Developing DSP code on converged hybrid DSP/RISC coresRecently processor designers have been reducing power consumption and part cost in a new way - by combining RISC and DSP features into a single core, known as a ‘convergent’ processor core.
Two examples of architectures that were designed from the beginning to be convergent are the Analog Devices Blackfin processor and StarCore processors (SC1000, SC2000, and SC v5). Some other examples of convergent architectures are based on well established RISC architectures and have been modified to efficiently fulfill DSP functions. These include the MIPS 24KE, Renesas SH3-DSP, PowerPC with AltiVec, and ARM966E-S.
Compared to standalone RISC systems, such convergent processors can be much more efficient at performing DSP tasks. Yet compared to traditional DSP processor designs, convergent processors generally have more complex pipelines and can run at high enough speeds to allow for fast control-intensive computing.
But even with the design simplification and improvements in production costs and power usage such hybrid architectures can offer to the developer, programming can still be a chore. The choice of tools can make a huge difference in the ability to bring a product to market quickly that is maintainable, robust, and uniquely poised for the challenges a successful product can bring.
For example, many of the DSP algorithms that can run on a converged processor have been written in assembly. Assembly programming provides the ultimate level of control over hardware and allows a clever programmer to squeeze every last drip of processing power out of a processor. As DSP applications get larger and more complex, the cost of programming in assembly consequently increases.
While it still may be useful to profile the DSP core and find the 20% of your code that takes 80% of the processing time and rewrite that code in assembly, the remainder of your code can be written in a higher level programming language.
Writing all DSP processing code in low-level assembly can slow down development and leave the product development team with a completely non-portable, confusing, unmanageable source base. The C language type system, run-time, and control-flow constructs greatly improves development time, ease of debugging, code browsing, and maintenance.
But the ISO C99 language standard still does not make provisions for operations commonly used in DSP applications, such as multiple-data operations, saturating arithmetic, or fixed point types. With a standard C compiler, an application could still be partitioned with control tasks written in C and DSP written in assembly.
One way tool vendors have improved this situation is to allow DSP programming in C by adding ‘intrinsic functions’ to their compiler. Intrinsic functions are recognized by name in the compiler and are handled differently than regular function calls in that the compiler will generate a known instruction or series of instructions, typically without making a function call at all.
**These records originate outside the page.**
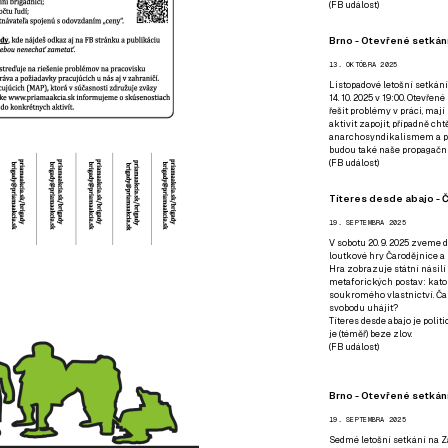
(
FB událost
)
Brno - Otevřené setkání
13. OKTÓBRA 2025
Listopadové letošní setkání
14. 10. 2025 v 19:00. Otevřen
řešit problémy v práci, mají
aktivit zapojit, případně ch
anarchosyndikalismem a poz
budou také naše propagační
(
FB událost
)
Títeres desde abajo - Č
19. SEPTEMBRA 2025
V sobotu 20. 9. 2025 zveme d
loutkové hry Čarodějnice a 
Hra zobrazuje státní násilí
metaforických postav: katol
soukromého vlastnictví. Čar
svobodu uhájit?
Títeres desde abajo je poli
je (téměř) beze zlov.
(
FB událost
)
Brno - Otevřené setkán
19. SEPTEMBRA 2025
Sedmé letošní setkání na Z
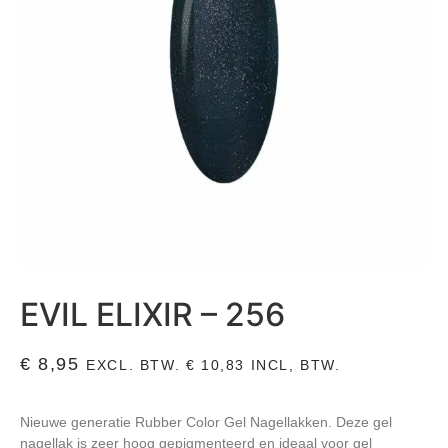
EVIL ELIXIR – 256
€
8,95
EXCL. BTW.
€
10,83
INCL, BTW.
Nieuwe generatie Rubber Color Gel Nagellakken. Deze gel
nagellak is zeer hoog gepigmenteerd en ideaal voor gel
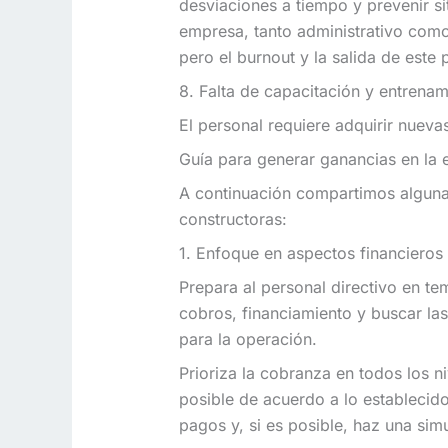
desviaciones a tiempo y prevenir s
empresa, tanto administrativo como
pero el burnout y la salida de este 
8. Falta de capacitación y entrenam
El personal requiere adquirir nueva
Guía para generar ganancias en la
A continuación compartimos alguna
constructoras:
1. Enfoque en aspectos financieros
Prepara al personal directivo en te
cobros, financiamiento y buscar las
para la operación.
Prioriza la cobranza en todos los n
posible de acuerdo a lo establecido
pagos y, si es posible, haz una sim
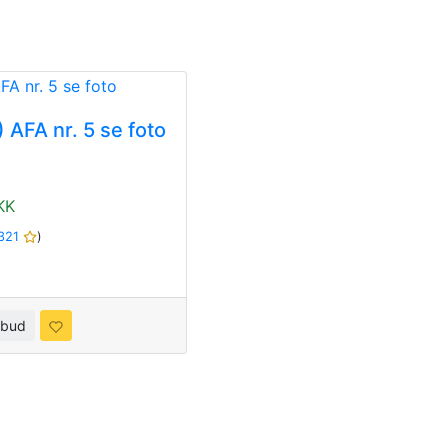
 AFA nr. 5 se foto
KK
321
)
 bud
For instance, an intrinsic function call might be used to signal to the compiler that a saturating add should take place on two integers. It would be called as if a function were written that takes two integral integer parameters (whose values should be added) and returns the result in an integer. For instance, if the instruction to perform a saturating add is ‘adds’ on the convergent architecture, the result of:
k = sat_add(i, j )
would simply be (assuming i, j, and k were in r1, r2, and r3 respectively):
adds r3, r1, r2
The expressive power of C and availability of optimizations (such as register allocation, instruction scheduling, etc.) are possible with the intrinsic function approach. The solution of intrinsic functions alone is certainly an improvement over being required to write all DSP code in assembly, but it also has limitations.
First, the use of intrinsic functions does not harness the portability of C. An architecture designer may mandate the intrinsic names and so these names will not be shared between different architectures.
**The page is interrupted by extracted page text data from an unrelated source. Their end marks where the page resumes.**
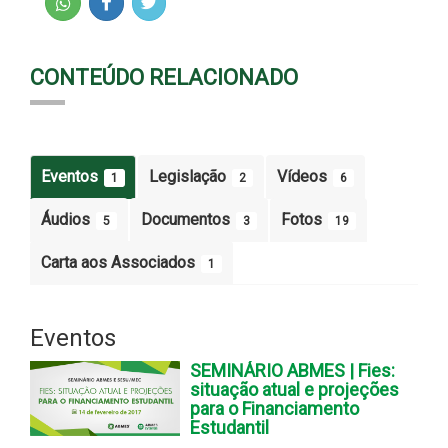
CONTEÚDO RELACIONADO
Eventos
Legislação
Vídeos
1
2
6
Áudios
Documentos
Fotos
5
3
19
Carta aos Associados
1
Eventos
SEMINÁRIO ABMES | Fies:
situação atual e projeções
para o Financiamento
Estudantil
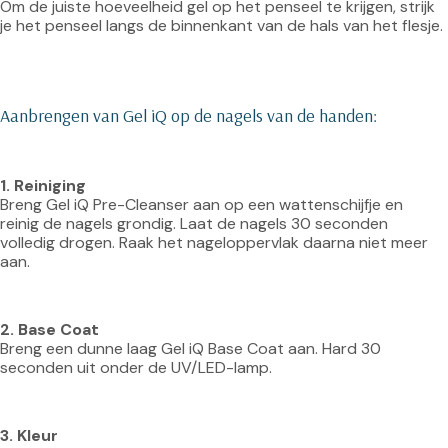
Om de juiste hoeveelheid gel op het penseel te krijgen, strijk 
je het penseel langs de binnenkant van de hals van het flesje.
Aanbrengen van Gel iQ op de nagels van de handen:
1. Reiniging
Breng Gel iQ Pre-Cleanser aan op een wattenschijfje en 
reinig de nagels grondig. Laat de nagels 30 seconden 
volledig drogen. Raak het nageloppervlak daarna niet meer 
aan.
2. Base Coat
Breng een dunne laag Gel iQ Base Coat aan. Hard 30 
seconden uit onder de UV/LED-lamp.
3. Kleur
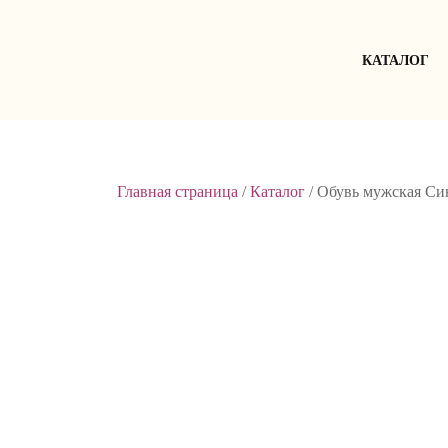
Skip
to
content
КАТАЛОГ
Главная страница
/
Каталог
/
Обувь мужская Син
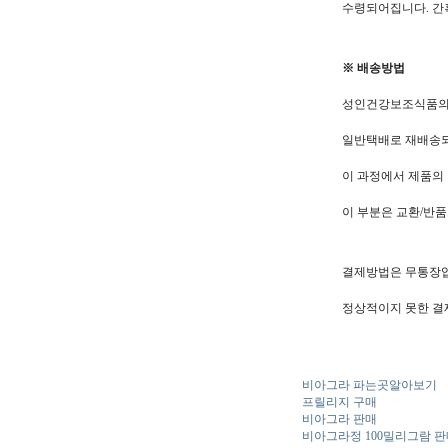
수령되어집니다. 간혹
※ 배송방법
성인건강보조식품의 
일반택배로 재배송
이 과정에서 제품의
이 부분은 교환/반품
결제방법은 무통장입
정상적이지 못한 결
비아그라 파는곳알아보기
프릴리지 구매
비아그라 판매
비아그라정 100밀리그람 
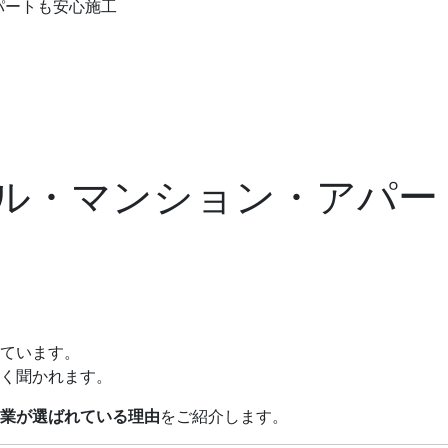
パートも安心施工
ル・マンション・アパー
ています。
く聞かれます。
業が選ばれている理由
をご紹介します。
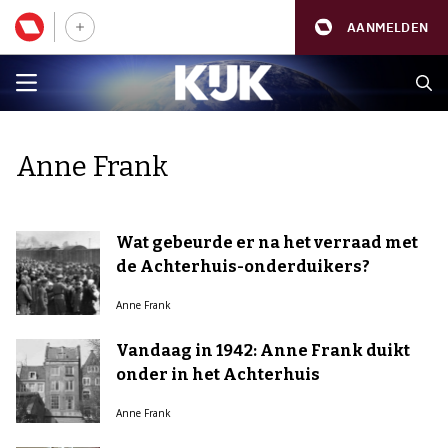
AANMELDEN
Anne Frank
Wat gebeurde er na het verraad met
de Achterhuis-onderduikers?
Anne Frank
Vandaag in 1942: Anne Frank duikt
onder in het Achterhuis
Anne Frank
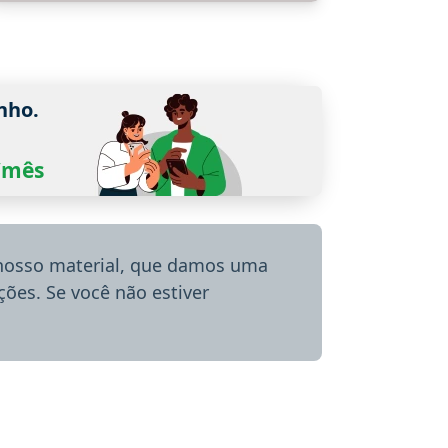
nho.
0/mês
 nosso material, que damos uma
ões. Se você não estiver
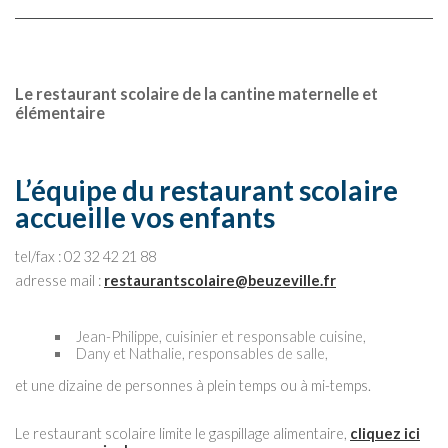
Le restaurant scolaire de la cantine maternelle et
élémentaire
L’équipe du restaurant scolaire
accueille vos enfants
tel/fax : 02 32 42 21 88
adresse mail :
restaurantscolaire@beuzeville.fr
Jean-Philippe, cuisinier et responsable cuisine,
Dany et Nathalie, responsables de salle,
et une dizaine de personnes à plein temps ou à mi-temps.
Le restaurant scolaire limite le gaspillage alimentaire,
cliquez ici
Secondly, an intrinsic function’s name may not be particularly revealing of what it does. For instance, fixed point types are arithmetic types that can support many of the same operations as floating point types. Yet if the user wants to port code that works for floating point types to fixed point types, the code would need to be rewritten to use less obvious intrinsic calls.
As an aside, the GNU compiler provides the ability to write arbitrary code directly in assembly within C source. The code can use C variables directly and is a way to provide access to functionality that cannot be expressed by the standard C language. While this approach is more general than the intrinsic function approach, it suffers from similar problems.
The GNU ‘asm’ statement syntax is obscure and somewhat fragile. A mistype in parameters to the assembly code can result in low-level errors that manifest themselves at later points in C code.
Despite its potential, many regard this syntax to be harder to use than intrinsic functions while serving the exact same purpose. And rewriting assembly code for a new architecture is usually more time-consuming and error prone than changing intrinsic function names, making code using assembly statements less portable than code using intrinsic functions.
An arguably cleaner solution can be provided by C language extensions. One set of appropriate language extensions are the DSP-C language extensions. A subset of these extensions has become standardized in the ISO Embedded C specification. These extensions are designed to simplify the programming of DSPs using fixed point types, saturating types, and circular addressing features. With DSP extensions to C, it would be possible to write a fixed point dot product in C code with this more portable syntax:
|Figure 1. Use of DSP C to perform a dot-product computation|
Another area that ISO C is lacking when describing operations useful in DSP processing is in Single Instruction Multiple Data (SIMD) operations. SIMD instructions can be used in DSP algorithms in cases where a single operation could be applied independently to multiple values concurrently. C language extensions can be used to allow the programmer to think in terms of fixed sized vectors.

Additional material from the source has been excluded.